__ACTIVITY__
Within the records below, how many lines hold the string "yang"? State that number and nothing else.

[Page-level text extractions]
· · · · · · ·

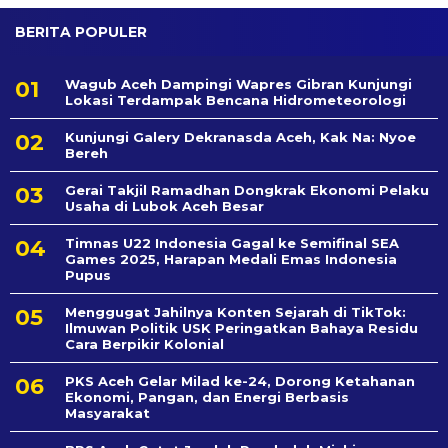
BERITA POPULER
Wagub Aceh Dampingi Wapres Gibran Kunjungi
Lokasi Terdampak Bencana Hidrometeorologi
Kunjungi Galery Dekranasda Aceh, Kak Na: Nyoe
Bereh
Gerai Takjil Ramadhan Dongkrak Ekonomi Pelaku
Usaha di Lubok Aceh Besar
Timnas U22 Indonesia Gagal ke Semifinal SEA
Games 2025, Harapan Medali Emas Indonesia
Pupus
Menggugat Jahilnya Konten Sejarah di TikTok:
Ilmuwan Politik USK Peringatkan Bahaya Residu
Cara Berpikir Kolonial
PKS Aceh Gelar Milad ke-24, Dorong Ketahanan
Ekonomi, Pangan, dan Energi Berbasis
Masyarakat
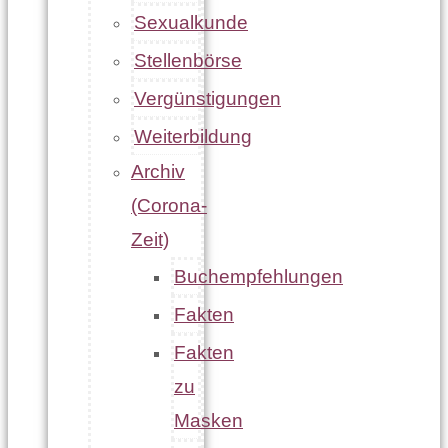
Sexualkunde
Stellenbörse
Vergünstigungen
Weiterbildung
Archiv
(Corona-
Zeit)
Buchempfehlungen
Fakten
Fakten
zu
Masken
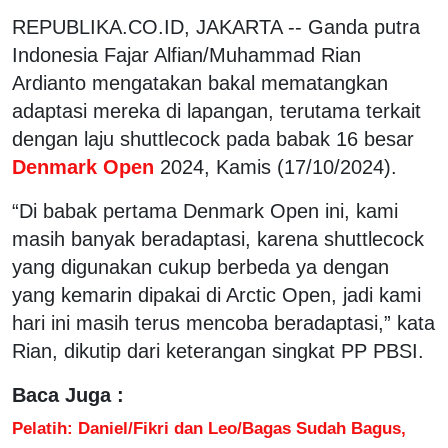
REPUBLIKA.CO.ID, JAKARTA -- Ganda putra
Indonesia Fajar Alfian/Muhammad Rian
Ardianto mengatakan bakal mematangkan
adaptasi mereka di lapangan, terutama terkait
dengan laju shuttlecock pada babak 16 besar
Denmark Open
2024, Kamis (17/10/2024).
“Di babak pertama Denmark Open ini, kami
masih banyak beradaptasi, karena shuttlecock
yang digunakan cukup berbeda ya dengan
yang kemarin dipakai di Arctic Open, jadi kami
hari ini masih terus mencoba beradaptasi,” kata
Rian, dikutip dari keterangan singkat PP PBSI.
Baca Juga :
Pelatih: Daniel/Fikri dan Leo/Bagas Sudah Bagus,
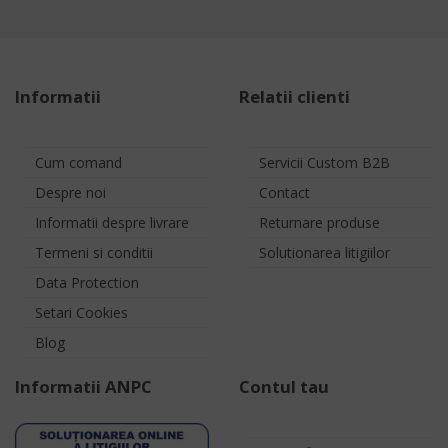
Informatii
Relatii clienti
Cum comand
Servicii Custom B2B
Despre noi
Contact
Informatii despre livrare
Returnare produse
Termeni si conditii
Solutionarea litigiilor
Data Protection
Setari Cookies
Blog
Informatii ANPC
Contul tau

· · · · · · ·

__ANSWER BELOW__
2